== Task objective ==
What you produce should be every line from the data that includes "contacto".
————————
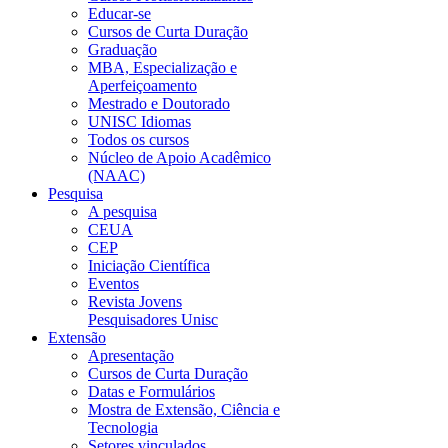
Educar-se
Cursos de Curta Duração
Graduação
MBA, Especialização e
Aperfeiçoamento
Mestrado e Doutorado
UNISC Idiomas
Todos os cursos
Núcleo de Apoio Acadêmico
(NAAC)
Pesquisa
A pesquisa
CEUA
CEP
Iniciação Científica
Eventos
Revista Jovens
Pesquisadores Unisc
Extensão
Apresentação
Cursos de Curta Duração
Datas e Formulários
Mostra de Extensão, Ciência e
Tecnologia
Setores vinculados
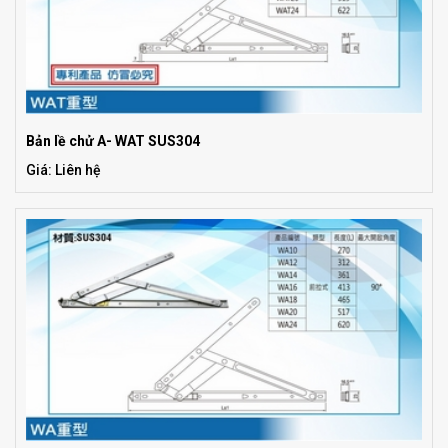
Bản lề chử A- WAT SUS304
Giá: Liên hệ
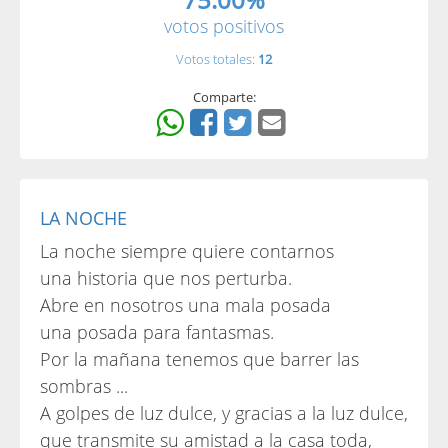
votos positivos
Votos totales:
12
Comparte:
LA NOCHE
La noche siempre quiere contarnos
una historia que nos perturba.
Abre en nosotros una mala posada
una posada para fantasmas.
Por la mañana tenemos que barrer las
sombras ...
A golpes de luz dulce, y gracias a la luz dulce,
que transmite su amistad a la casa toda,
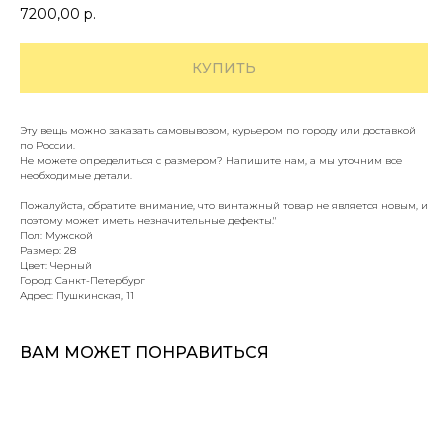
7200,00
р.
КУПИТЬ
Эту вещь можно заказать самовывозом, курьером по городу или доставкой
по России.
Не можете определиться с размером? Напишите нам, а мы уточним все
необходимые детали.
Пожалуйста, обратите внимание, что винтажный товар не является новым, и
поэтому может иметь незначительные дефекты."
Пол: Мужской
Размер: 28
Цвет: Черный
Город: Санкт-Петербург
Адрес: Пушкинская, 11
ВАМ МОЖЕТ ПОНРАВИТЬСЯ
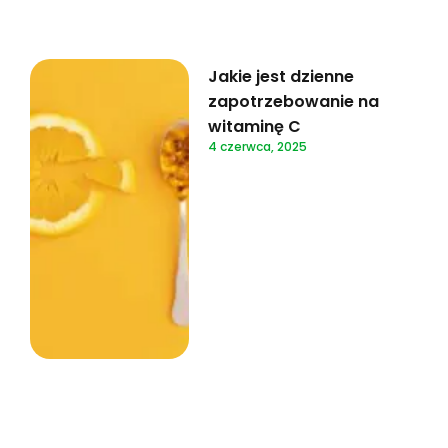
Jakie jest dzienne
zapotrzebowanie na
witaminę C
4 czerwca, 2025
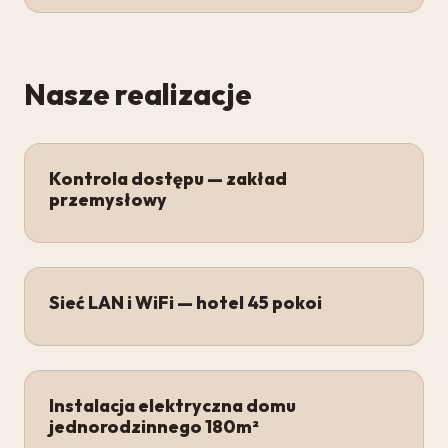
Nasze realizacje
Kontrola dostępu — zakład
przemysłowy
Sieć LAN i WiFi — hotel 45 pokoi
Instalacja elektryczna domu
jednorodzinnego 180m²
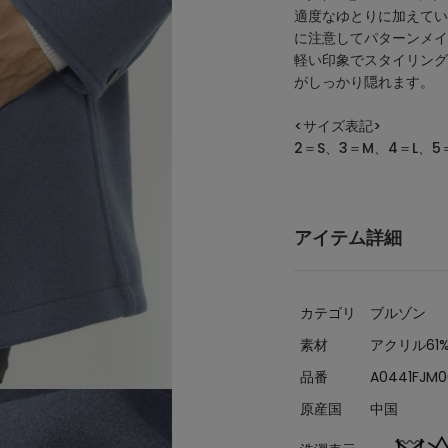
適度なゆとりに加えてい
に注意してパターンメイ
軽い印象でスタイリング
がしっかり隠れます。
<サイズ表記>
2＝S、3＝M、4＝L、5＝
アイテム詳細
カテゴリ
ブルゾン
素材
アクリル61
品番
A0441FJM
原産国
中国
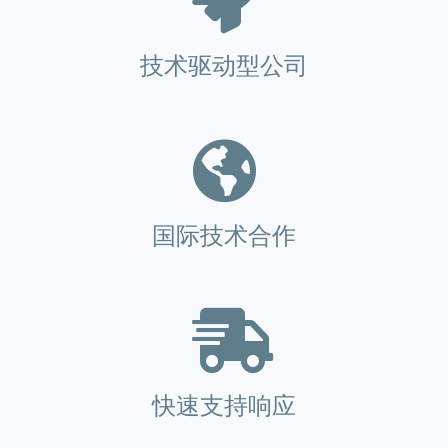
技术驱动型公司
国际技术合作
快速支持响应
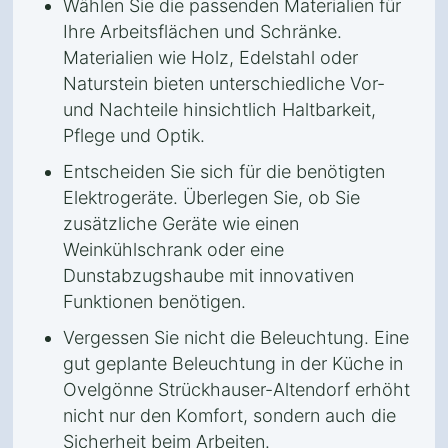
Wählen Sie die passenden Materialien für
Ihre Arbeitsflächen und Schränke.
Materialien wie Holz, Edelstahl oder
Naturstein bieten unterschiedliche Vor-
und Nachteile hinsichtlich Haltbarkeit,
Pflege und Optik.
Entscheiden Sie sich für die benötigten
Elektrogeräte. Überlegen Sie, ob Sie
zusätzliche Geräte wie einen
Weinkühlschrank oder eine
Dunstabzugshaube mit innovativen
Funktionen benötigen.
Vergessen Sie nicht die Beleuchtung. Eine
gut geplante Beleuchtung in der Küche in
Ovelgönne Strückhauser-Altendorf erhöht
nicht nur den Komfort, sondern auch die
Sicherheit beim Arbeiten.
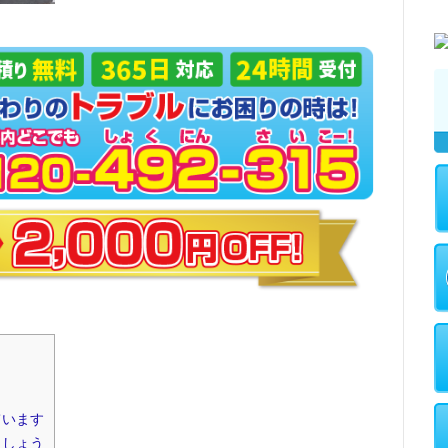
ています
ましょう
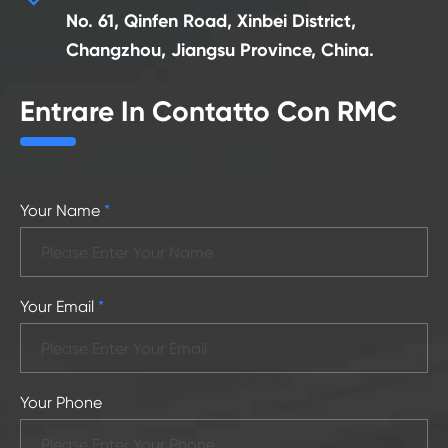
No. 61, Qinfen Road, Xinbei District,
Changzhou, Jiangsu Province, China.
Entrare In Contatto Con RMC
Your Name
*
Your Email
*
Your Phone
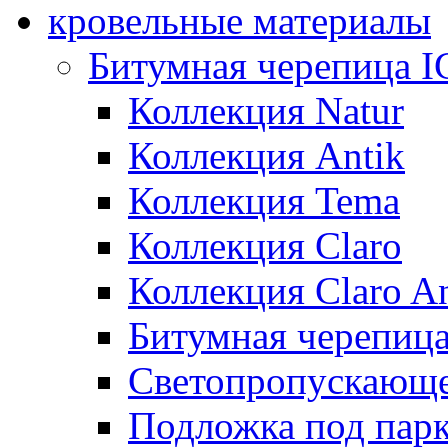
кровельные материалы
Битумная черепица 
Коллекция Natur
Коллекция Antik
Коллекция Tema
Коллекция Claro
Коллекция Claro An
Битумная черепица 
Светопропускающее
Подложка под парк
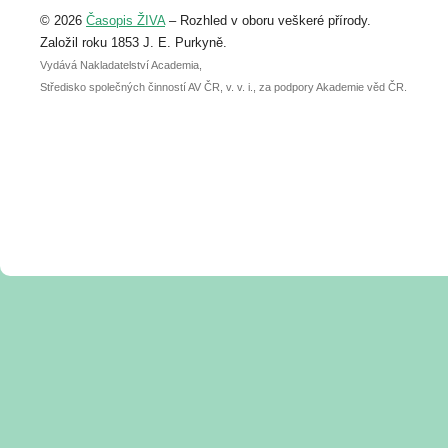
Upozorňujeme, že termín pro odeslání
© 2026
Časopis ŽIVA
– Rozhled v oboru veškeré přírody.
abstraktu přihlášené přednášky nebo
posteru je už 30. června.
Založil roku 1853 J. E. Purkyně.
Vydává Nakladatelství Academia,
Středisko společných činností AV ČR, v. v. i., za podpory Akademie věd ČR.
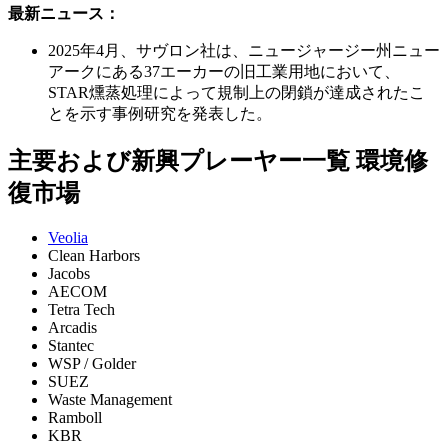
最新ニュース：
2025年4月、サヴロン社は、ニュージャージー州ニュー
アークにある37エーカーの旧工業用地において、
STAR燻蒸処理によって規制上の閉鎖が達成されたこ
とを示す事例研究を発表した。
主要および新興プレーヤー一覧 環境修
復市場
Veolia
Clean Harbors
Jacobs
AECOM
Tetra Tech
Arcadis
Stantec
WSP / Golder
SUEZ
Waste Management
Ramboll
KBR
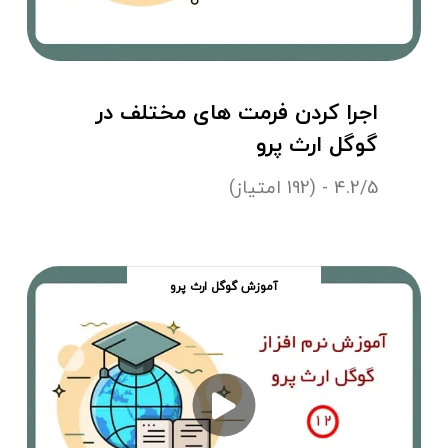
اجرا کردن فرمت های مختلف در
گوگل ارث پرو
4.2/5 - (192 امتیاز)
آموزش گوگل ارث پرو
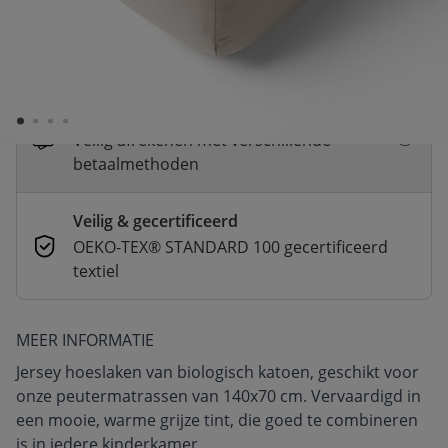
Snelle levering
Voor 23:00 besteld, dezelfde dag
verzonden
Betaal nu of in 3 delen
Veilig afrekenen met verschillende
betaalmethoden
Veilig & gecertificeerd
OEKO-TEX® STANDARD 100 gecertificeerd
textiel
MEER INFORMATIE
Jersey hoeslaken van biologisch katoen, geschikt voor
onze peutermatrassen van 140x70 cm. Vervaardigd in
een mooie, warme grijze tint, die goed te combineren
is in iedere kinderkamer.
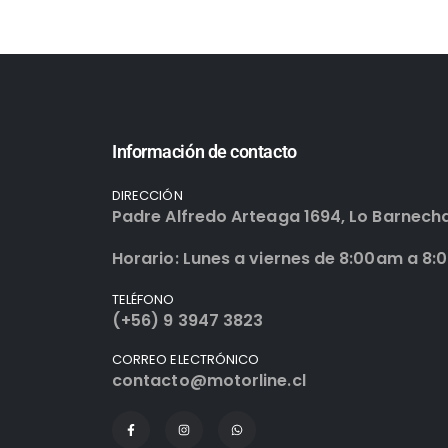
Información de contacto
DIRECCIÓN
Padre Alfredo Arteaga 1694, Lo Barnech
Horario: Lunes a viernes de 8:00am a 8:
TELÉFONO
(+56) 9 3947 3823
CORREO ELECTRÓNICO
contacto@motorline.cl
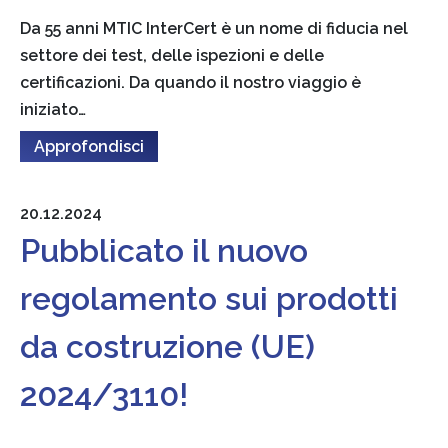
Da 55 anni MTIC InterCert è un nome di fiducia nel
settore dei test, delle ispezioni e delle
certificazioni. Da quando il nostro viaggio è
iniziato…
Approfondisci
20.12.2024
Pubblicato il nuovo
regolamento sui prodotti
da costruzione (UE)
2024/3110!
————————
== Task output ==
Información de contacto
contacto@motorline.cl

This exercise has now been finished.